● EXERCISE BRIEF: Here are some records; copy every line that holds the word "Back".

Segment Start: DATASET CONTENT

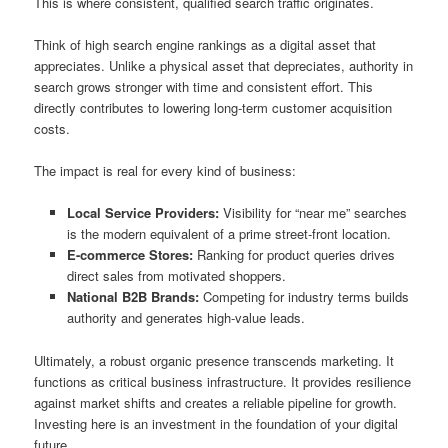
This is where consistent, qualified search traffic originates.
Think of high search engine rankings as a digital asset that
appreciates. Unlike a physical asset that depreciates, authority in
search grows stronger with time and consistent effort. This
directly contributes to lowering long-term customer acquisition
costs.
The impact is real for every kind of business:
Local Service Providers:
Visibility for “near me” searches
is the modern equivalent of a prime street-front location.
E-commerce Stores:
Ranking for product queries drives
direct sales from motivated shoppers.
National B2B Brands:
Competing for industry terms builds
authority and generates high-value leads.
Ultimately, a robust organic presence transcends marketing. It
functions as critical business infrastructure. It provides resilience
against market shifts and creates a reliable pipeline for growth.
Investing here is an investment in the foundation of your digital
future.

Segment End: DATASET CONTENT
Segment Start: DATASET CONTENT

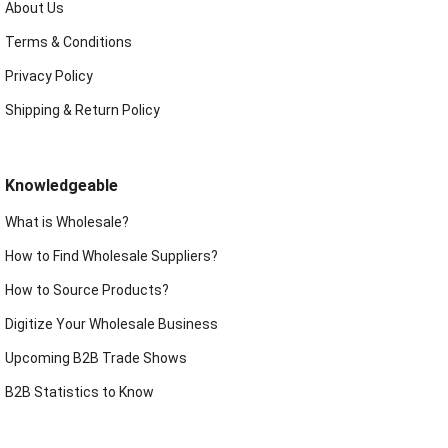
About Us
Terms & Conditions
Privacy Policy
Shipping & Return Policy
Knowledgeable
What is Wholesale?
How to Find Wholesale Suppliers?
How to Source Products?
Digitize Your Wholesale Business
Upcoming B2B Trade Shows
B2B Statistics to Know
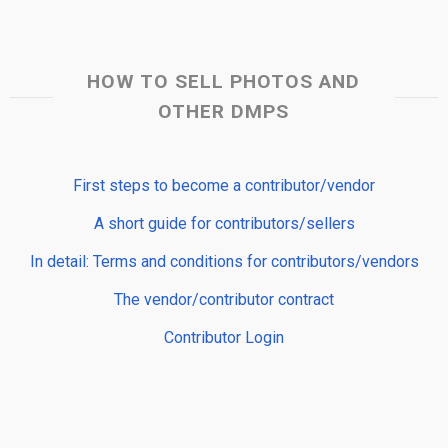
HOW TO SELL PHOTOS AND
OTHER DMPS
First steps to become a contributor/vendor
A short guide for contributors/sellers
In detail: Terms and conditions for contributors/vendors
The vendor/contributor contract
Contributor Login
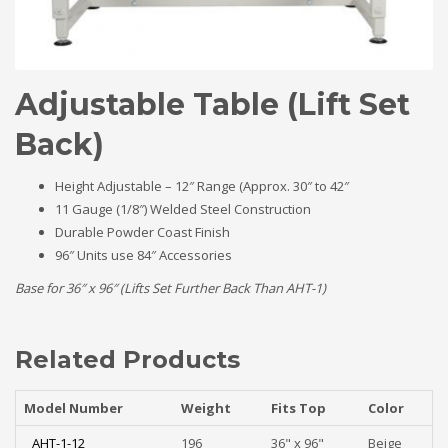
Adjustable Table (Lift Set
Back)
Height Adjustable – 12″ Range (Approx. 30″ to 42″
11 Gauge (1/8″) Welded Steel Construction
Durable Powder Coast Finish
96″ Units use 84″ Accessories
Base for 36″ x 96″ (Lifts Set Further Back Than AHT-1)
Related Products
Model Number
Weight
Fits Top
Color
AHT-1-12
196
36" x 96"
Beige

Segment End: DATASET CONTENT

● SOLVED EXERCISE:
Back)
Base for 36″ x 96″ (Lifts Set Further Back Than AHT-1)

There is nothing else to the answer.